E li vedo, gli Uomini

che strattonano le vostre lunghe corde,

in realtà sempre più corte,

 vi spingono in spazi angusti

a uno a uno,

avvertendo l’odore ferigno

della morte del vostro fratello

che vi ha preceduto,

a piangere in silenzio,

gli occhi spalancati, dilatati,

fissi verso la mano che vi cancellerà

in un solo istante;

 

vi ho visto,

nella vostra impotenza assoluta;

 

infine vi ho visto nelle fiere,

a diventare fenomeni da baraccone

per bambini disadattati,

nati in città di cemento

dove i muggiti liberi non giungono,

ma regnano i rombi dei motori;

 

ho visto tutto questo

 e ne piango, fratelli,

piango assieme a voi

per il tempo perduto

per un ricordo che sbiadisce

in un mondo triste,

dove regna il grigio

e il vostro impegno per l’Umanità

è stato dimenticato.

 

 

 

 

 

 

 

 

 

NOTA DELL’AUTORE

 

 

 

Correva l’anno 1968 quando Tonino Guerra dedicava per la prima volta una poesia ai buoi.

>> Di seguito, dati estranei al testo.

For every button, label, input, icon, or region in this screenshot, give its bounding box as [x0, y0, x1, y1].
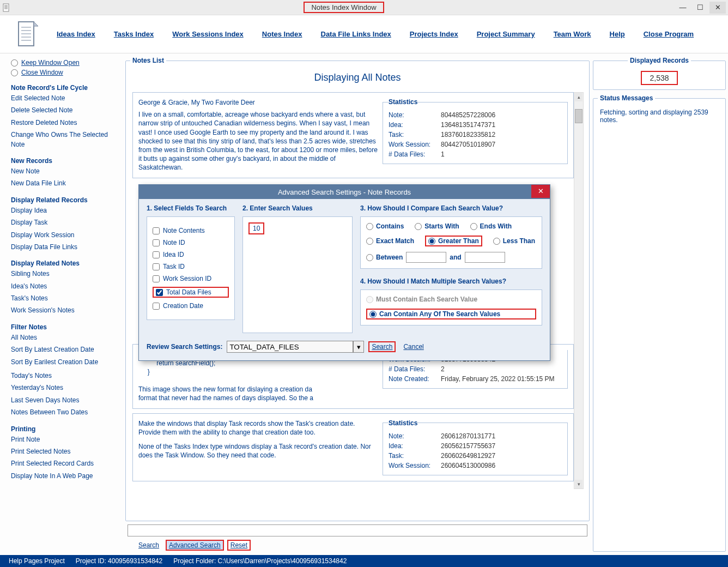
search-value[interactable]: 10	[248, 222, 264, 234]
section-compare: 3. How Should I Compare Each Search Valu…	[360, 204, 542, 212]
review-settings-combo[interactable]	[227, 341, 353, 353]
section-new-records: New Records	[11, 157, 119, 165]
link-delete-selected-note[interactable]: Delete Selected Note	[11, 106, 119, 115]
radio-can-contain-any[interactable]: Can Contain Any Of The Search Values	[366, 309, 536, 319]
dialog-search-button[interactable]: Search	[368, 341, 396, 352]
svg-marker-6	[34, 22, 38, 26]
stats-legend: Statistics	[389, 98, 417, 106]
nav-help[interactable]: Help	[610, 30, 625, 38]
nav-data-file-links-index[interactable]: Data File Links Index	[321, 30, 391, 38]
link-display-idea[interactable]: Display Idea	[11, 206, 119, 215]
chk-creation-date[interactable]: Creation Date	[153, 302, 229, 310]
maximize-button[interactable]: ☐	[692, 2, 708, 14]
link-all-notes[interactable]: All Notes	[11, 333, 119, 342]
radio-ends-with[interactable]: Ends With	[470, 222, 512, 230]
radio-greater-than[interactable]: Greater Than	[425, 236, 482, 246]
link-sibling-notes[interactable]: Sibling Notes	[11, 269, 119, 279]
link-change-owner[interactable]: Change Who Owns The Selected Note	[11, 130, 119, 149]
dialog-cancel-button[interactable]: Cancel	[400, 342, 427, 352]
notes-scrollbar[interactable]: ▴▾	[574, 92, 584, 489]
radio-between[interactable]: Between	[366, 254, 403, 261]
link-work-sessions-notes[interactable]: Work Session's Notes	[11, 306, 119, 315]
status-messages-box: Status Messages Fetching, sorting and di…	[593, 94, 726, 552]
link-sort-latest[interactable]: Sort By Latest Creation Date	[11, 345, 119, 354]
chk-note-contents[interactable]: Note Contents	[153, 227, 229, 234]
advanced-search-dialog: Advanced Search Settings - Note Records …	[138, 184, 550, 361]
note-title: George & Gracie, My Two Favorite Deer	[138, 98, 378, 107]
section-filter-notes: Filter Notes	[11, 323, 119, 331]
keep-window-open-radio[interactable]: Keep Window Open	[11, 59, 119, 67]
section-select-fields: 1. Select Fields To Search	[147, 204, 235, 212]
between-from-input[interactable]	[406, 252, 446, 263]
note-card[interactable]: Make the windows that display Task recor…	[132, 413, 574, 481]
radio-less-than[interactable]: Less Than	[493, 236, 535, 246]
nav-close-program[interactable]: Close Program	[644, 30, 694, 38]
close-window-radio[interactable]: Close Window	[11, 69, 119, 76]
review-settings-dropdown-button[interactable]: ▾	[353, 341, 364, 353]
radio-contains[interactable]: Contains	[366, 222, 404, 230]
link-last-seven-days[interactable]: Last Seven Days Notes	[11, 396, 119, 405]
nav-tasks-index[interactable]: Tasks Index	[114, 30, 154, 38]
stats-legend: Statistics	[389, 419, 417, 427]
link-todays-notes[interactable]: Today's Notes	[11, 371, 119, 381]
radio-exact-match[interactable]: Exact Match	[366, 236, 414, 246]
link-notes-between-dates[interactable]: Notes Between Two Dates	[11, 408, 119, 417]
footer-project-folder: C:\Users\Darren\Projects\400956931534842	[218, 557, 347, 565]
link-display-note-in-web-page[interactable]: Display Note In A Web Page	[11, 472, 119, 481]
dialog-titlebar: Advanced Search Settings - Note Records …	[139, 185, 550, 199]
search-button[interactable]: Search	[135, 540, 162, 550]
displayed-records-box: Displayed Records 2,538	[593, 57, 726, 90]
window-titlebar: Notes Index Window — ☐ ✕	[0, 0, 728, 15]
section-display-related-records: Display Related Records	[11, 196, 119, 204]
advanced-search-button[interactable]: Advanced Search	[166, 540, 224, 551]
nav-team-work[interactable]: Team Work	[554, 30, 591, 38]
link-print-note[interactable]: Print Note	[11, 435, 119, 444]
minimize-button[interactable]: —	[675, 2, 691, 14]
app-icon	[2, 3, 11, 12]
radio-must-contain-each: Must Contain Each Search Value	[366, 295, 536, 303]
radio-starts-with[interactable]: Starts With	[415, 222, 459, 230]
link-new-data-file-link[interactable]: New Data File Link	[11, 179, 119, 188]
link-display-data-file-links[interactable]: Display Data File Links	[11, 243, 119, 252]
link-display-work-session[interactable]: Display Work Session	[11, 231, 119, 240]
link-display-task[interactable]: Display Task	[11, 218, 119, 227]
dialog-close-button[interactable]: ✕	[531, 185, 550, 198]
quick-search-input[interactable]	[128, 524, 587, 536]
status-message: Fetching, sorting and displaying 2539 no…	[598, 106, 721, 126]
nav-notes-index[interactable]: Notes Index	[262, 30, 302, 38]
footer-project-id: 400956931534842	[108, 557, 162, 565]
chk-total-data-files[interactable]: Total Data Files	[153, 287, 229, 298]
notes-heading: Displaying All Notes	[130, 72, 585, 83]
notes-list-legend: Notes List	[130, 57, 166, 64]
note-card[interactable]: George & Gracie, My Two Favorite Deer I …	[132, 92, 574, 178]
chk-idea-id[interactable]: Idea ID	[153, 251, 229, 258]
link-tasks-notes[interactable]: Task's Notes	[11, 294, 119, 303]
nav-work-sessions-index[interactable]: Work Sessions Index	[172, 30, 244, 38]
link-ideas-notes[interactable]: Idea's Notes	[11, 282, 119, 291]
link-sort-earliest[interactable]: Sort By Earilest Creation Date	[11, 358, 119, 367]
sidebar: Keep Window Open Close Window Note Recor…	[0, 53, 122, 555]
chk-note-id[interactable]: Note ID	[153, 239, 229, 246]
link-new-note[interactable]: New Note	[11, 167, 119, 176]
link-yesterdays-notes[interactable]: Yesterday's Notes	[11, 383, 119, 393]
section-display-related-notes: Display Related Notes	[11, 260, 119, 267]
section-printing: Printing	[11, 425, 119, 433]
footer-help[interactable]: Help Pages Project	[9, 557, 65, 565]
status-footer: Help Pages Project Project ID: 400956931…	[0, 555, 728, 567]
link-print-selected-record-cards[interactable]: Print Selected Record Cards	[11, 459, 119, 468]
between-to-input[interactable]	[465, 252, 505, 263]
link-print-selected-notes[interactable]: Print Selected Notes	[11, 447, 119, 456]
chk-task-id[interactable]: Task ID	[153, 263, 229, 270]
section-lifecycle: Note Record's Life Cycle	[11, 84, 119, 92]
nav-projects-index[interactable]: Projects Index	[410, 30, 458, 38]
chk-work-session-id[interactable]: Work Session ID	[153, 275, 229, 282]
nav-ideas-index[interactable]: Ideas Index	[57, 30, 95, 38]
note-body: None of the Tasks Index type windows dis…	[138, 442, 378, 460]
nav-project-summary[interactable]: Project Summary	[477, 30, 535, 38]
link-edit-selected-note[interactable]: Edit Selected Note	[11, 94, 119, 103]
reset-button[interactable]: Reset	[227, 540, 251, 551]
note-title: Make the windows that display Task recor…	[138, 419, 378, 437]
section-match-multiple: 4. How Should I Match Multiple Search Va…	[360, 278, 542, 285]
close-window-button[interactable]: ✕	[709, 2, 726, 14]
link-restore-deleted-notes[interactable]: Restore Deleted Notes	[11, 118, 119, 128]
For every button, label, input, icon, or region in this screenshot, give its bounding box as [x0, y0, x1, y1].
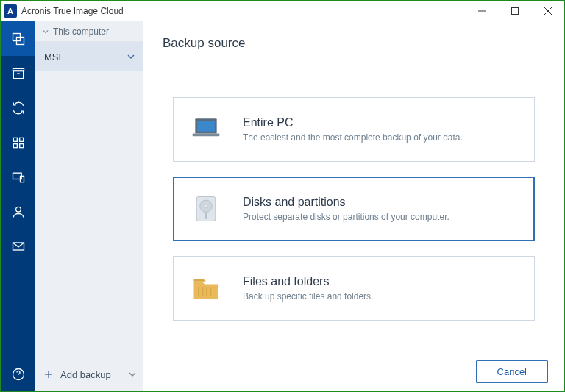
- main-header: Backup source: [143, 21, 564, 60]
- add-backup-label: Add backup: [60, 369, 111, 380]
- nav-devices[interactable]: [1, 160, 35, 194]
- source-options: Entire PC The easiest and the most compl…: [143, 60, 564, 352]
- option-entire-pc-text: Entire PC The easiest and the most compl…: [243, 116, 463, 143]
- option-desc: The easiest and the most complete backup…: [243, 132, 463, 143]
- svg-rect-7: [13, 68, 24, 71]
- nav-dashboard[interactable]: [1, 125, 35, 160]
- nav-archive[interactable]: [1, 56, 35, 90]
- envelope-icon: [11, 239, 26, 254]
- backup-item-label: MSI: [44, 51, 61, 63]
- backup-list-panel: This computer MSI Add backup: [35, 21, 143, 391]
- nav-rail: [1, 21, 35, 391]
- close-icon: [544, 7, 552, 15]
- grid-icon: [11, 135, 26, 150]
- add-backup-row: Add backup: [35, 357, 143, 391]
- maximize-button[interactable]: [498, 1, 531, 21]
- option-files-text: Files and folders Back up specific files…: [243, 275, 373, 302]
- maximize-icon: [511, 7, 519, 15]
- backup-list-filler: [35, 71, 143, 357]
- backup-copy-icon: [11, 32, 26, 46]
- titlebar: A Acronis True Image Cloud: [1, 1, 564, 21]
- minimize-button[interactable]: [465, 1, 498, 21]
- nav-help[interactable]: [1, 357, 35, 391]
- chevron-down-icon: [127, 53, 135, 60]
- option-disks-text: Disks and partitions Protect separate di…: [243, 196, 449, 222]
- add-backup-menu-icon[interactable]: [129, 371, 136, 378]
- nav-messages[interactable]: [1, 229, 35, 263]
- main-panel: Backup source Entire PC The easiest and …: [143, 21, 564, 391]
- svg-point-26: [205, 204, 208, 208]
- svg-point-15: [15, 207, 21, 212]
- window-title: Acronis True Image Cloud: [21, 6, 465, 16]
- app-body: This computer MSI Add backup Backup sour…: [1, 21, 564, 391]
- backup-group-label: This computer: [53, 26, 109, 37]
- option-title: Disks and partitions: [243, 196, 449, 209]
- svg-rect-27: [205, 213, 207, 219]
- svg-rect-10: [19, 138, 23, 141]
- backup-list-group[interactable]: This computer: [35, 21, 143, 42]
- devices-icon: [11, 170, 26, 185]
- nav-account[interactable]: [1, 194, 35, 229]
- nav-backup[interactable]: [1, 21, 35, 56]
- window-controls: [465, 1, 564, 21]
- plus-icon: [44, 370, 53, 379]
- option-entire-pc[interactable]: Entire PC The easiest and the most compl…: [173, 97, 535, 162]
- nav-sync[interactable]: [1, 90, 35, 125]
- chevron-down-icon: [43, 29, 49, 35]
- svg-rect-12: [19, 143, 23, 147]
- app-icon: A: [4, 4, 17, 18]
- svg-rect-11: [13, 143, 17, 147]
- option-title: Entire PC: [243, 116, 463, 129]
- close-button[interactable]: [531, 1, 564, 21]
- backup-item-selected[interactable]: MSI: [35, 42, 143, 71]
- person-icon: [11, 204, 26, 219]
- svg-rect-23: [193, 134, 220, 137]
- archive-box-icon: [11, 66, 26, 81]
- main-heading: Backup source: [163, 36, 545, 51]
- svg-rect-6: [13, 70, 23, 78]
- folder-icon: [190, 272, 222, 304]
- svg-rect-9: [13, 138, 17, 141]
- disk-icon: [190, 193, 222, 225]
- svg-rect-1: [511, 7, 518, 14]
- option-desc: Protect separate disks or partitions of …: [243, 212, 449, 222]
- option-desc: Back up specific files and folders.: [243, 291, 373, 302]
- main-footer: Cancel: [143, 352, 564, 391]
- sync-icon: [11, 101, 26, 115]
- svg-rect-22: [197, 121, 215, 132]
- minimize-icon: [477, 7, 486, 15]
- help-icon: [11, 367, 26, 382]
- option-title: Files and folders: [243, 275, 373, 288]
- cancel-button[interactable]: Cancel: [476, 360, 548, 383]
- app-window: A Acronis True Image Cloud: [0, 0, 565, 392]
- add-backup-button[interactable]: Add backup: [44, 369, 111, 380]
- option-files-folders[interactable]: Files and folders Back up specific files…: [173, 256, 535, 321]
- option-disks-partitions[interactable]: Disks and partitions Protect separate di…: [173, 177, 535, 241]
- laptop-icon: [190, 113, 222, 146]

Probabilmente attonito dal rapidissimo cambiamento dell’Italia, con le campagne che ormai brulicavano di trattori, e le preziose bestie da soma diventavano tutto a un tratto carne da macello. Tanta, tantissima carne destinata a riempire le tavole di un popolo ormai in preda al suo più grande boom economico.

Ecco, leggendo quella poesia sono rimasto così tanto colpito da voler scrivere anche io qualcosa a riguardo, ma con uno sguardo attuale… purtroppo.

Spero di non aver ferito nessuno.

Vi propongo qui sotto la poesia (naturalmente nella sua forma originale, in dialetto, ma a seguito è disponibile anche la traduzione in italiano).

 

 

 

 

 

 I BU (I BUOI)

 

Andé a di acsè mi bu ch’i vaga véa,
che quèl chi à fat i à fatt,
che adèss u s’èra préima se tratour.
E’ pianz e’ còr ma tòtt, ènca mu mè,
avdai ch’i à lavurè dal mièri d’ann
e adèss i à d’andè véa a tèsta basa
dri ma la còrda lònga de’ mazèll.

 

Ditelo ai miei buoi che è finita
che il loro lavoro non ci serve più
che oggi si fa prima col trattore.
E poi commoviamoci pure
a pensare alla fatica che hanno fatto per migliaia di anni
mentre eccoli lì che se ne vanno a testa bassa
dietro la corda lunga del macello.

 

 

 

Oggi è giunta anche la tristissima notizia della scomparsa di Mario Bertozzi, uno dei più grandi artisti romagnoli di sempre. Nella sua genialità, nella sua infinita abilità artistica, ha modellato, disegnato, dipinto tantissimi tori. Che questa umile e inutile poesia sia anche un ricordo nel nome di questo immortale artista. Con immenso dolore.

Riposa in pace, Ultimo romagnolo.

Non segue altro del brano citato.